I know how to find $D^1f(X)(H)$ by doing: \begin{align*} D^1f(X)(H)&=\lim_{t\to 0}\frac{f(X+tH)-f(X)}{t}\\ &=\lim_{t\to 0}\frac{(X+tH)^5-X^5}{t}\\ &=X^4H+X^3HX+X^2HX^2+XHX^3+HX^4 \end{align*}
But when I try to do a similar computation for $D^1f$, namely $\lim_{t\to 0}\frac{D^1f(X+tH)-D^1f(X)}{t}$, I get confused with the meaning of the limit.

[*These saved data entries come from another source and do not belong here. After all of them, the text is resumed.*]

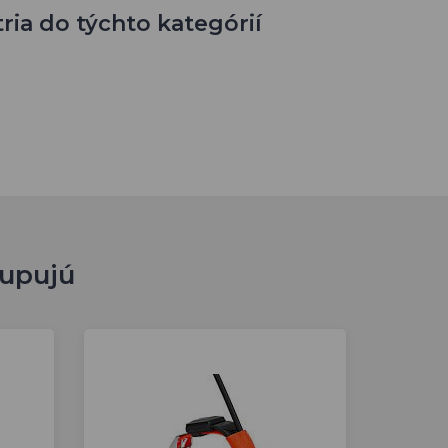
ia do týchto kategórií
kupujú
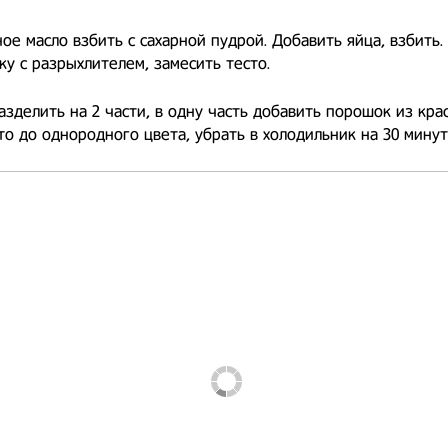
ое масло взбить с сахарной пудрой. Добавить яйца, взбить.
ку с разрыхлителем, замесить тесто.
азделить на 2 части, в одну часть добавить порошок из крас
то до однородного цвета, убрать в холодильник на 30 минут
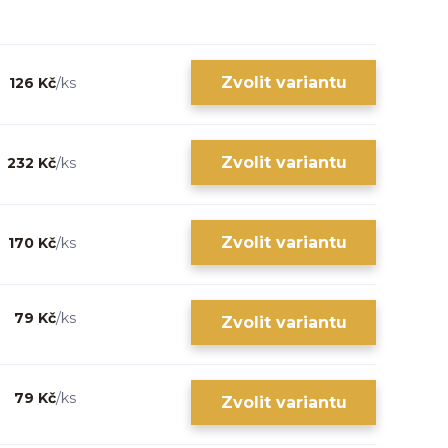
Zvolit variantu
126 Kč
/
ks
Zvolit variantu
232 Kč
/
ks
Zvolit variantu
170 Kč
/
ks
79 Kč
/
ks
Zvolit variantu
79 Kč
/
ks
Zvolit variantu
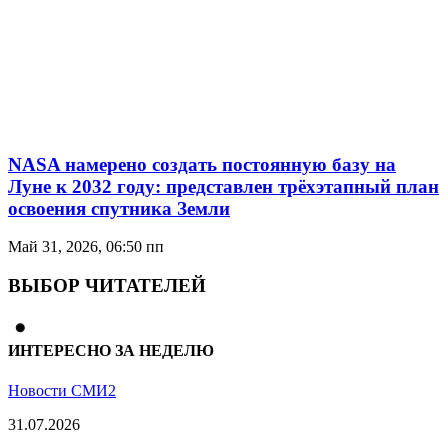
NASA намерено создать постоянную базу на
Луне к 2032 году: представлен трёхэтапный план
освоения спутника Земли
Май 31, 2026, 06:50 пп
ВЫБОР ЧИТАТЕЛЕЙ
ИНТЕРЕСНО ЗА НЕДЕЛЮ
Новости СМИ2
31.07.2026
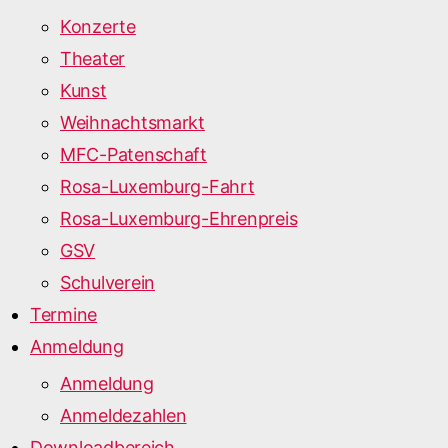
Konzerte
Theater
Kunst
Weihnachtsmarkt
MFC-Patenschaft
Rosa-Luxemburg-Fahrt
Rosa-Luxemburg-Ehrenpreis
GSV
Schulverein
Termine
Anmeldung
Anmeldung
Anmeldezahlen
Downloadbereich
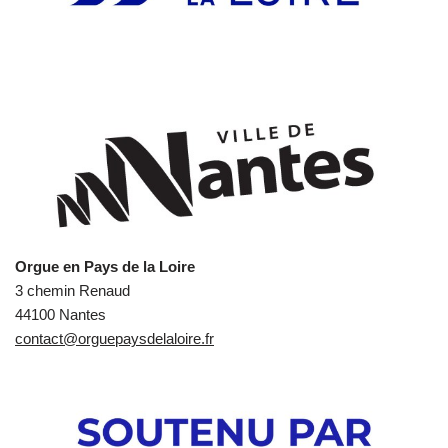
Orgue en Pays de la Loire
3 chemin Renaud
44100 Nantes
contact@orguepaysdelaloire.fr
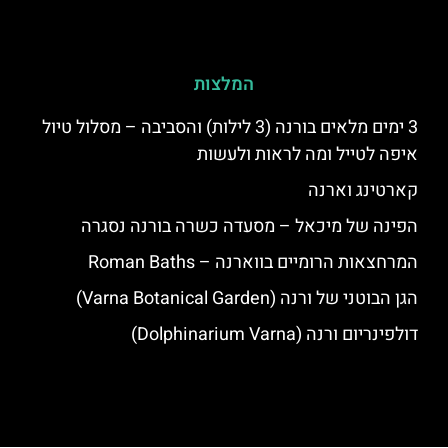
המלצות
3 ימים מלאים בורנה (3 לילות) והסביבה – מסלול טיול
איפה לטייל ומה לראות ולעשות
קארטינג וארנה
הפינה של מיכאל – מסעדה כשרה בורנה נסגרה
המרחצאות הרומיים בווארנה – Roman Baths
הגן הבוטני של ורנה (Varna Botanical Garden)
דולפינריום ורנה (Dolphinarium Varna)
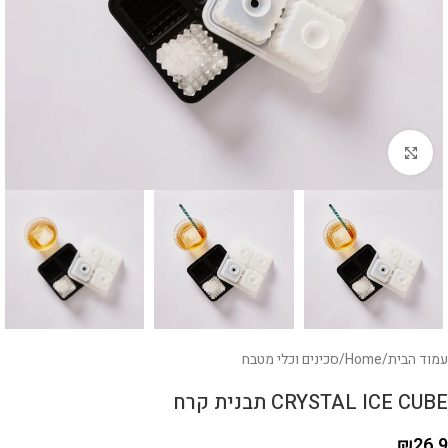
לחצו להגדלה
עמוד הבית
/
Home
/
סכינים וכלי מטבח
CRYSTAL ICE CUBE תבנית קרח
₪
26.9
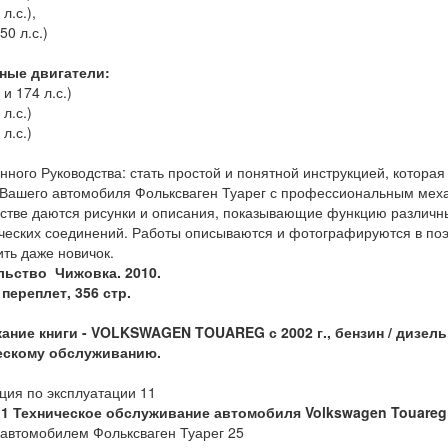
л.с.),
50 л.с.)
изельные дви
 и 174 л.с.)
 л.с.)
 л.с.)
нного Руководства: стать простой и понятной инструкцией, которая
Вашего автомобиля Фольксваген Туарег с профессиональным меха
стве даются рисунки и описания, показывающие функцию различн
ческих соединений. Работы описываются и фотографируются в поэт
ть даже новичок.
льство Чижовка. 2010.
переплет, 356 стр.
ание книги - VOLKSWAGEN TOUAREG с 2002 г., бензин / дизель
ескому обслуживанию.
ция по эксплуатации 11
 1 Техническое обслуживание автомобиля Volkswagen Touareg
 автомобилем Фольксваген Туарег 25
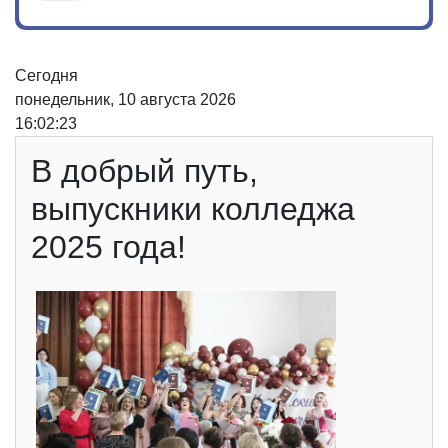
Сегодня
понедельник, 10 августа 2026
16:02:23
В добрый путь,
выпускники колледжа
2025 года!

I guess my confusion is that $D^1f$ is a function from $\mathbb{R}^{m\times m}$ to $\mathcal{L}(\mathbb{R}^{m\times m})$ (linear maps from $\mathbb{R}^{m\times m}$ to itself), and I don't know how to deal with $\mathcal{L}(\mathbb{R}^{m\times m})$ when it comes to derivation.
As a simpler case, let's try $f(M)=M^3$. In this case,
\begin{align*} D^1f(X)(H)&=\lim_{t\rightarrow 0}\frac{f(X+tH)-f(X)}{t}\\ &=\lim_{t\rightarrow 0}\frac{X^3+tX^2H+tXHX+tHX^2+t^2XH^2+t^2HXH+t^2H^2X+t^3H^3-X^3}{t}\\ &=\lim_{t\rightarrow 0}(X^2H+XHX+HX^2+tXH^2+tHXH+t2H^2X+t^2H^3)\\ &=X^2H+XHX+HX^2. \end{align*}
Now, using the formula from above, we might consider \begin{align*} \lim_{t\rightarrow 0}&\frac{D^1f(X+tK)(H)-D^1f(X)(H)}{t}\\ &=\lim_{t\rightarrow 0}\frac{(X+tK)^2H+(X+tK)H(X+tK)+H(X+tK)^2-(X^2H+XHX+HX^2)}{t}\\ &=\lim_{t\rightarrow 0}\left(\frac{X^2H+tXKH+tKXH+t^2K^2H}{t}+\frac{XHX+tXHK+tKHX+t^2KHK}{t}+\frac{HX^2+tHXK+tHKX+t^2HK^2}{t}-\frac{X^2H+XHX+HX^2}{t}\right)\\ &=\lim_{t\rightarrow 0}(XKH+KXH+tK^2H+XHK+KHX+tKHK+HXK+HKX+tHK^2)\\ &=XKH+KXH+XHK+KHX+HXK+HKX \end{align*}
If you follow the same procedure, but reversing the roles of $H$ and $K$, you'll get the same answer because the answer is symmetric in the roles of $H$ and $K$. If I try to type it out, I'm sure that I'm going to make an error. But the final answer is that both limits above give the same answer.